Category priming with aliens: Analysing the influence of targets' prototypicality on the centre surround inhibition mechanism

, , , , &
Pages 585-596 | Received 15 Oct 2010, Accepted 20 May 2011, Published online: 15 Sep 2011
 

Abstract

Marginally perceptible prototypes as primes lead to slowed reactions to related category exemplars as compared to unrelated ones. This at first glance counterintuitive finding has been interpreted as evidence for a particular mechanism of lateral inhibition, namely the centre surround inhibition mechanism. We investigated the semantic surround of category labels by experimentally manipulating the prototypicality of stimuli. Participants first learned two new categories of fantasy creatures in a 5-day-long learning phase before they worked through a semantic priming task with the category prototypes as primes and category exemplars as targets. For high-prototypical targets we observed benefit effects from related primes, whereas for low-prototypical targets we observed cost effects.

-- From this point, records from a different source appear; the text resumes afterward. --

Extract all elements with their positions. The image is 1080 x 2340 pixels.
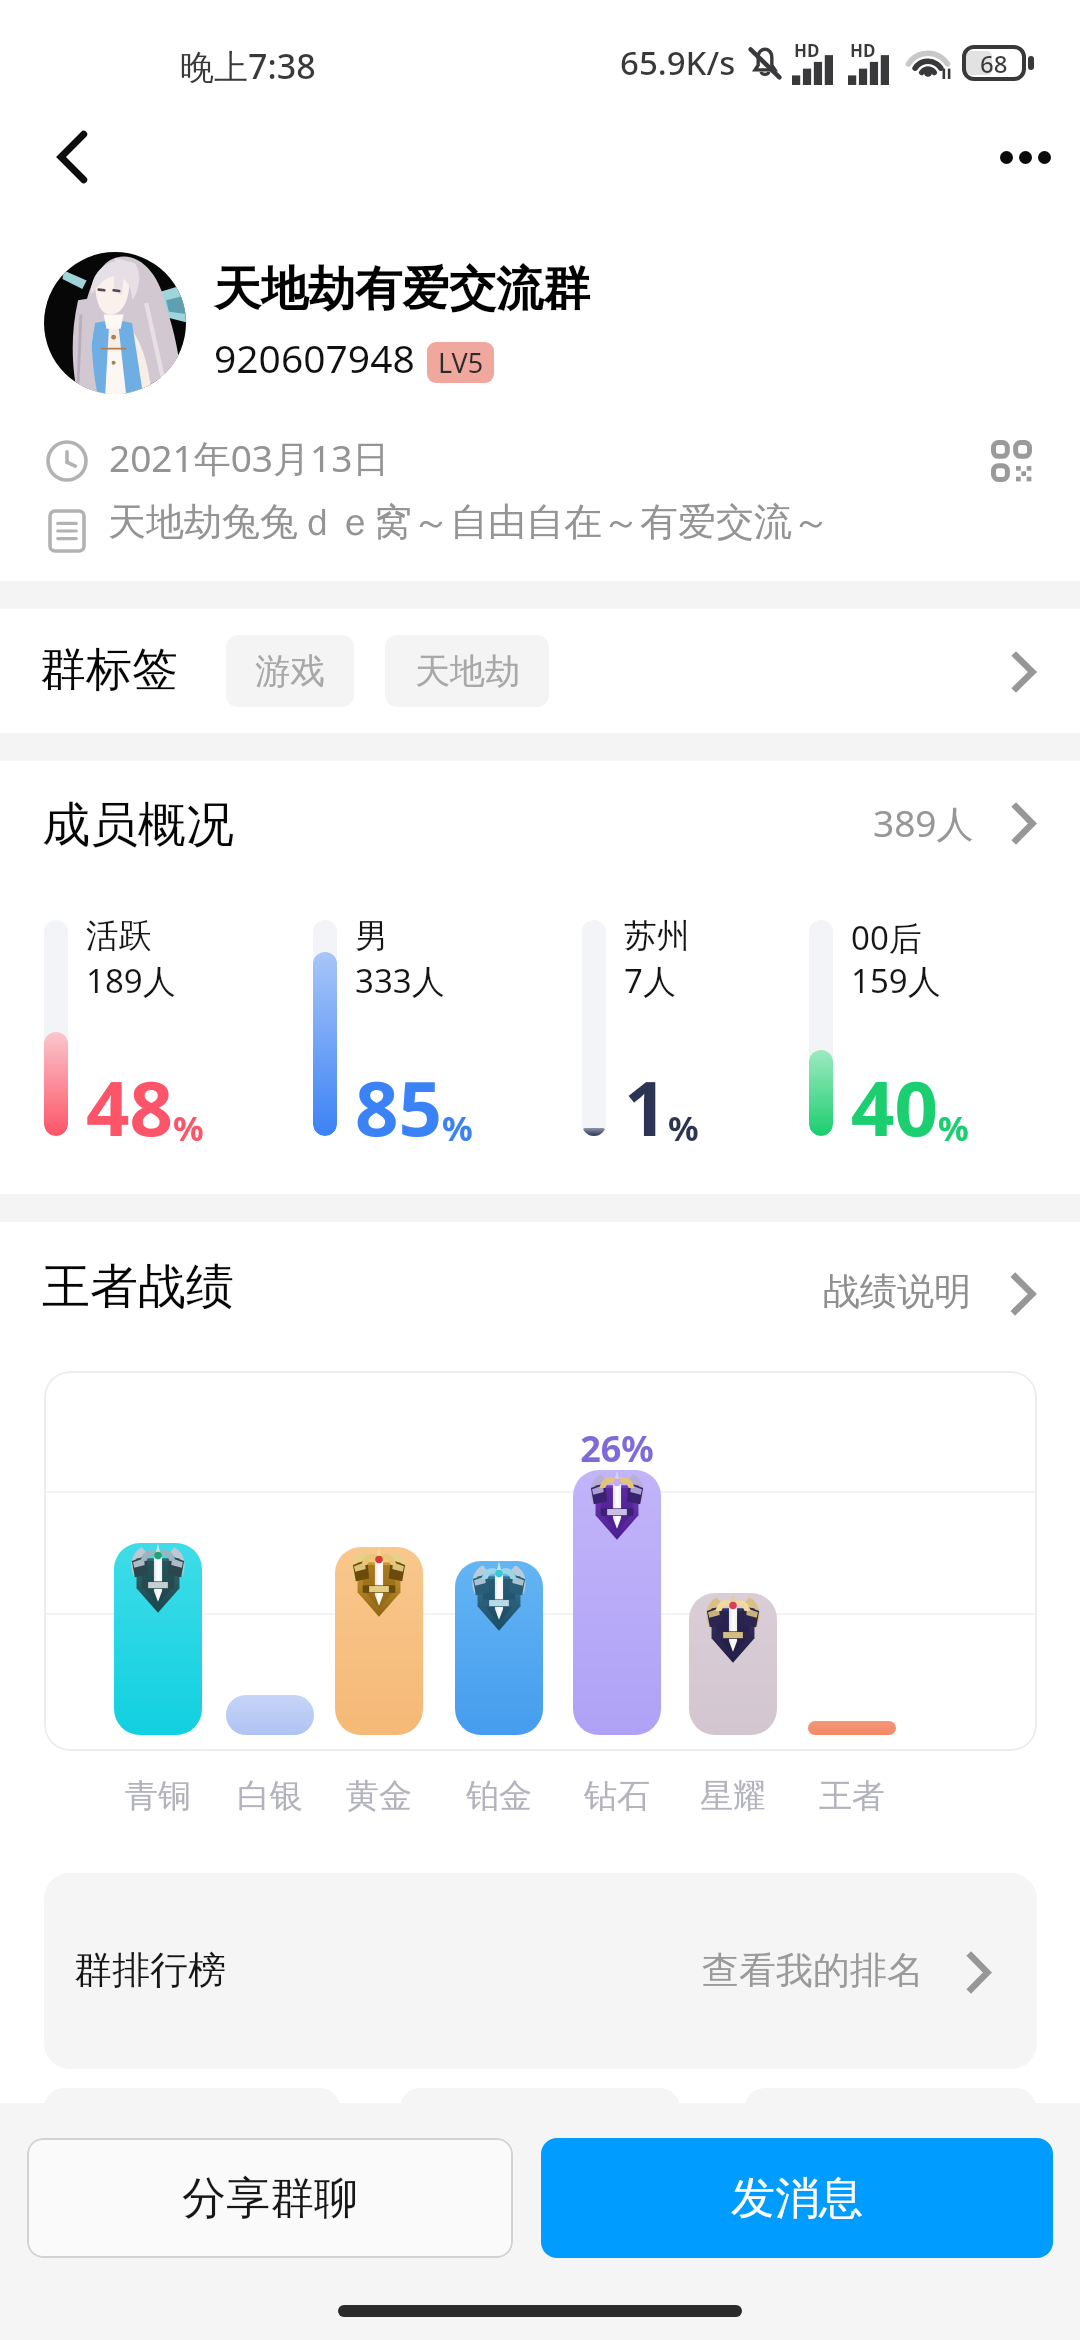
staticText: 白银 [237,1775,303,1817]
staticText: 黄金 [346,1775,412,1817]
staticText: 65.9K/s [620,40,736,85]
staticText: 星耀 [700,1775,766,1817]
staticText: 天地劫有爱交流群 [214,260,590,319]
staticText: % [442,1105,473,1151]
staticText: 群标签 [40,641,178,699]
staticText: 男 [355,915,388,957]
staticText: 48 [86,1055,173,1159]
staticText: 00后 [851,915,922,960]
staticText: 成员概况 [42,795,234,855]
button[interactable]: 成员概况 [0,761,1080,871]
button[interactable]: 群标签 [0,609,1080,733]
staticText: 68 [980,47,1008,80]
staticText: HD [794,39,820,62]
staticText: 7人 [624,958,676,1003]
staticText: 钻石 [584,1775,650,1817]
staticText: 活跃 [86,915,152,957]
button[interactable]: More options [977,100,1073,214]
staticText: 分享群聊 [182,2171,358,2226]
staticText: 发消息 [731,2171,863,2226]
staticText: 王者战绩 [42,1257,234,1317]
staticText: % [668,1105,699,1151]
staticText: LV5 [438,344,484,381]
staticText: 天地劫 [415,649,520,693]
staticText: 389人 [873,797,974,848]
staticText: 159人 [851,958,941,1003]
button[interactable]: 发消息 [541,2138,1053,2258]
staticText: 晚上7:38 [180,43,316,89]
staticText: 920607948 [214,331,415,384]
staticText: % [938,1105,969,1151]
staticText: 189人 [86,958,176,1003]
staticText: 85 [355,1055,442,1159]
button[interactable]: 分享群聊 [27,2138,513,2258]
button[interactable]: Back [34,100,114,214]
button[interactable]: 天地劫有爱交流群 [0,246,1080,402]
staticText: 铂金 [466,1775,532,1817]
staticText: 天地劫兔兔ｄｅ窝～自由自在～有爱交流～ [108,498,830,546]
staticText: 青铜 [125,1775,191,1817]
staticText: 群排行榜 [74,1946,226,1994]
staticText: 1 [624,1055,668,1159]
staticText: 40 [851,1055,938,1159]
button[interactable]: 群排行榜 [44,1873,1037,2069]
staticText: 战绩说明 [823,1268,971,1315]
staticText: HD [850,39,876,62]
staticText: 333人 [355,958,445,1003]
button[interactable]: 王者战绩 [0,1222,1080,1332]
staticText: 游戏 [255,649,325,693]
button[interactable]: Group QR code [973,423,1049,499]
staticText: % [173,1105,204,1151]
staticText: 王者 [819,1775,885,1817]
staticText: 2021年03月13日 [109,432,390,483]
staticText: 查看我的排名 [702,1947,924,1994]
staticText: 26% [580,1424,654,1473]
staticText: 苏州 [624,915,690,957]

The results define when the centre surround inhibition mechanism is applied, and furthermore might explain why previous studies with word stimuli (i.e., material that prevents experimental manipulation of prototypicality) observed mixed results concerning the prototypicality of targets.

Acknowledgements

The research reported in this article was supported by a grant of the Deutsche Forschungsgemeinschaft to Dirk Wentura and Christian Frings (WE 2284/5-2).

Notes

1There are also models that explain this phenomenon by assuming that processing of the combined prime–target episode causes semantic priming. In particular, compound-cue models (e.g., Dosher & Rosedale, Citation1989; Ratcliff & McKoon, 1988) assume that the target and elements of the context (including the prime) provide a retrieval cue to memory; the familiarity of a cue (containing target and prime) is higher for related than unrelated pairs and hence reactions to related targets are faster. Moreover, it should be noted that there are further explanations of semantic priming in terms of strategic processes (e.g., in terms of expectancy-based priming; Becker, Citation1980). However, we will constrain our discussion to models that rest on non-strategic processes (see, e.g., McNamara, 2005).